De “La mujer justa “ de Sándor Marai:

(Habla la esposa, divorciada a su pesar) “ No creo que los esposos puedan seguir siendo buenos amigos después del divorcio.(…)no creo que eso que inventaron las personas hace milenios y continúan repitiendo como por inercia sea una mera formalidad. Creo que el matrimonio es sagrado.
Y el divorcio es un sacrilegio. Me educaron así. Pero no solo lo creo por mi educación y mis principios religiosos. También lo ncrel porque soy mujer y para mí el divorcio no es una simpole formalidad, como tampoco lo es la ceremonia en el registro civil o en la iglesia….”
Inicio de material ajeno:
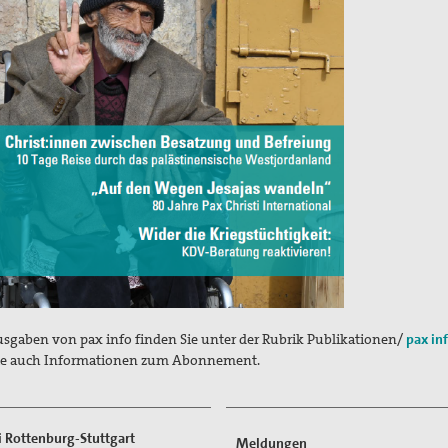
usgaben von pax info finden Sie unter der Rubrik Publikationen/
pax in
ie auch Informationen zum Abonnement.
ti Rottenburg-Stuttgart
Meldungen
(habla el marido divorciado) “ También entraba en aquella vieja pastelería y, a veces veía allí a mi mujer, a la primera… casi podría decir la verdadera, la mujer justa. Porque a Judit nunca, ni por un momento la sentí mi esposa. Ella era la otra. ¿Qué sentía en aquellos momentos, cuando volvía a ver a la mujer justa? Nio me dejaba llevar por el sentimentalismo, pero la sangre siempre desaparecía un popco de mi cabeza, la saludaba azorado y miraba hacia otro lado. Porque, ¿sabes?, el cuerpo nunca olvida, como el mar y la tierra no olvidan que una vez fueron uno”
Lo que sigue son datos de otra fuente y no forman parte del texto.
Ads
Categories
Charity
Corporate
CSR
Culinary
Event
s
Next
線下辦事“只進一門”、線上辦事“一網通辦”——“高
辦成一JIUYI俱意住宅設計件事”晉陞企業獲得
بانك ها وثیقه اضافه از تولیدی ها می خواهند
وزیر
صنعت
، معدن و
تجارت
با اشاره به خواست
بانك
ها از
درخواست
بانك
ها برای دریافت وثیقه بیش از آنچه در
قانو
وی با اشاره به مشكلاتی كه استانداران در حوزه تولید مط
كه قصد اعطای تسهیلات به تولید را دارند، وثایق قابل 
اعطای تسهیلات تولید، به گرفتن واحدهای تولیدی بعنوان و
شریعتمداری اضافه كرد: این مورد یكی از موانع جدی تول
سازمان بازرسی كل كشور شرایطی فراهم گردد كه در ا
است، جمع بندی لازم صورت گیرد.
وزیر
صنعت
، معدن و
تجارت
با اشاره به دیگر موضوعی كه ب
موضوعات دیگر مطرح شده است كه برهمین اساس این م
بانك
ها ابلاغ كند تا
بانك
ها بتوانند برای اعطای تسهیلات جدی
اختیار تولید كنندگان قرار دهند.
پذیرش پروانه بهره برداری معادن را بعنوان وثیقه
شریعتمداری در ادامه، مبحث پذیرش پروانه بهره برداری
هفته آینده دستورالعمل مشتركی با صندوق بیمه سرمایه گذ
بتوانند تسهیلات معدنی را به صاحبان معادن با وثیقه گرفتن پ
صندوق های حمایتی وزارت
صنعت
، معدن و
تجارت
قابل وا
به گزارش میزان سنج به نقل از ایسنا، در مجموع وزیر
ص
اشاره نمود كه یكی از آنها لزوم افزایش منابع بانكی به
Hasta aquí “La mujer justa”. A propósito de la indisolubilidad matrimonial una vez me dijeron dos cosas estupendas:

Antes se separará la uña de la carne, que el marido se separará de su esposa.

La unión entre los esposos es tan fina como cuando se encola bien dos trozos de madera. Si se rompe la pieza, nunca lo hará por donde fue encolada.